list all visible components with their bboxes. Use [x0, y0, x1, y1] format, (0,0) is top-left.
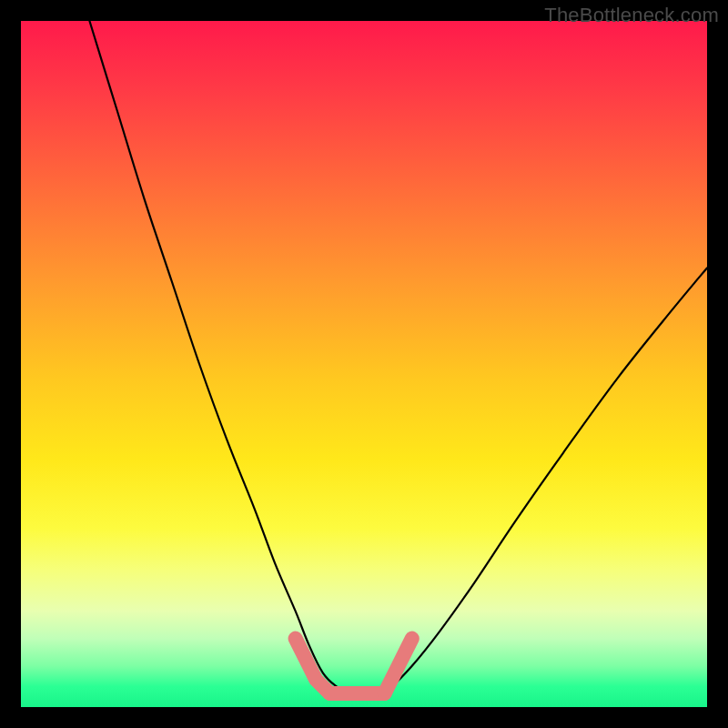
chart-frame: TheBottleneck.com [0, 0, 728, 728]
plot-area [21, 21, 707, 707]
marker-left-foot [296, 639, 330, 693]
marker-group [296, 639, 412, 693]
bottleneck-curve [89, 21, 707, 694]
curve-svg [21, 21, 707, 707]
marker-right-foot [385, 639, 412, 693]
watermark-text: TheBottleneck.com [544, 4, 719, 27]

● ● ●

→ **Task item**
Full transcription of the material, exact in every line, without images.

→ **Expected answer**
list all visible components with their bboxes. Use [x0, y0, x1, y1] format, (0,0) is top-left.
chart-frame: TheBottleneck.com [0, 0, 728, 728]
plot-area [21, 21, 707, 707]
marker-left-foot [296, 639, 330, 693]
marker-group [296, 639, 412, 693]
bottleneck-curve [89, 21, 707, 694]
curve-svg [21, 21, 707, 707]
marker-right-foot [385, 639, 412, 693]
watermark-text: TheBottleneck.com [544, 4, 719, 27]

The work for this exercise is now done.